The Symantec Intelligence Report June 2015 (PDF) said that spam has fallen to its lowest point for over a decade. However, it still represents 49 percent of email traffic.

spam

There was also good news for IT security managers, as the number of new vulnerabilities fell to 526 in June including just one zero-day threat affecting Adobe Flash, down from 579 reported during May.

Symantec said that phishing email attacks on large enterprises have fallen, from over a third to just around a quarter of all spam, but that sophisticated and well targeted attacks are increasing.

Symantec: Spam Falls Below 50% of All Email for the First Time Since 2003 http://t.co/ZgFYDOlhPG (pdf)

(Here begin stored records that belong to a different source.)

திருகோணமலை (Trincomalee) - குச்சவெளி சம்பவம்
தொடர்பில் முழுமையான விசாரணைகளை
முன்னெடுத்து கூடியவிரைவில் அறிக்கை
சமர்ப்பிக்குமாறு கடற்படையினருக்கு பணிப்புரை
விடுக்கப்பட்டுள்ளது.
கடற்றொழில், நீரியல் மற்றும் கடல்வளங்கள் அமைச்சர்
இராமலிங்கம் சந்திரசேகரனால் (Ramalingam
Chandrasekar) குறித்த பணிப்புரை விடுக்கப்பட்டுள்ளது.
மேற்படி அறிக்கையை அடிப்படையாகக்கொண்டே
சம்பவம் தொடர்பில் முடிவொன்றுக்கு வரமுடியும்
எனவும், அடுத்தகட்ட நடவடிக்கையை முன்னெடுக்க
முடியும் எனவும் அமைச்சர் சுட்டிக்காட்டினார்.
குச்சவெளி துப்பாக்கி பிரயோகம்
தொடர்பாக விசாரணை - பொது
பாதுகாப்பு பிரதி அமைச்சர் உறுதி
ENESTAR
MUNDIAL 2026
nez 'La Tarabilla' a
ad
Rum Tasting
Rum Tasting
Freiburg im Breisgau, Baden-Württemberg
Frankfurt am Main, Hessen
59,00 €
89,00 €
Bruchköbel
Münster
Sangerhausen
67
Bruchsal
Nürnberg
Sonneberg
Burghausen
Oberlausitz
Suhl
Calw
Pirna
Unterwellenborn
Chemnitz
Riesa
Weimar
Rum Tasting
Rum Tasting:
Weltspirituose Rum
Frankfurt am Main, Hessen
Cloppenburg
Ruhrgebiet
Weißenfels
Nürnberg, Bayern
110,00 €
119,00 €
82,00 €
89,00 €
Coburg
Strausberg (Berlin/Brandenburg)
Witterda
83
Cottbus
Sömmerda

— Yaogwai (@Yaogwai) July 19, 2015

The agriculture, forestry and fishing industries took the bulk of phishing attacks, one out of every 1,500, while the financial and insurance industries accounted for one in every 2,900.

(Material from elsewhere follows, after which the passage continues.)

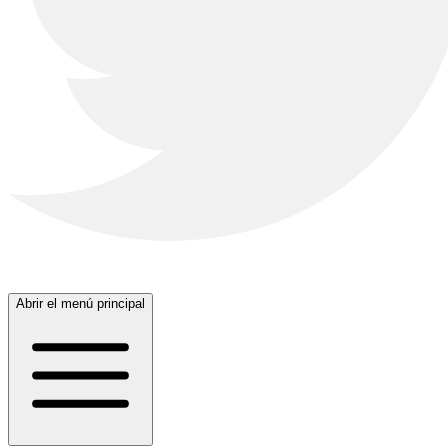
Abrir el menú principal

Malware has also increased. Symantec said that almost 58 million variants were picked up during June, around twice as many as in May.

Businesses face a heightened threat, according to the firm, and many fall victim to trojans that use high-profile, easy to exploit vulnerabilities.

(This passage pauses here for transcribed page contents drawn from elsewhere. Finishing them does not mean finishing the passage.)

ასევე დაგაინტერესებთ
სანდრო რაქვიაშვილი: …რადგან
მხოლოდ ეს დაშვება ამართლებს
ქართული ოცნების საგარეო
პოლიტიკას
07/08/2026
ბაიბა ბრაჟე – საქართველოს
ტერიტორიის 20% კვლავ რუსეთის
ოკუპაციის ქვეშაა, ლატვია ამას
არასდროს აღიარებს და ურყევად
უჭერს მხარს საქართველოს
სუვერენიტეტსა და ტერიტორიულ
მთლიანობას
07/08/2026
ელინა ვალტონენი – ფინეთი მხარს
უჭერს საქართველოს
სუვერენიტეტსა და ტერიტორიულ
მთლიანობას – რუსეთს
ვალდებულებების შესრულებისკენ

"Attackers don't need to break down the door to a company's network when the keys are readily available," said Kevin Haley, director of Symantec Security Response.

"We're seeing attackers trick companies into infecting themselves by trojanising software updates to common programs and patiently waiting for their targets to download them, giving attackers unfettered access to the corporate network."

Symantec said that zero-day exploits are taking longer to patch. "Software companies take an average of 59 days to create and roll out patches, up from only four days in 2013," the report said, and hackers are taking advantage of the situation.

This showed itself in the hacker response to Heartbleed when an exploit was available just four hours after disclosure.

Hacker hand over code

However, the report added that the hacking community will readily rely on off-the-shelf malware and tried and tested social engineering as a means to breach companies and databases.

"Cyber criminals are inherently lazy. They prefer automated tools and the help of unwitting consumers to do their dirty work," added Haley.

"Last year, 70 percent of social media scams were shared manually, as attackers took advantage of people's willingness to trust content shared by their friends."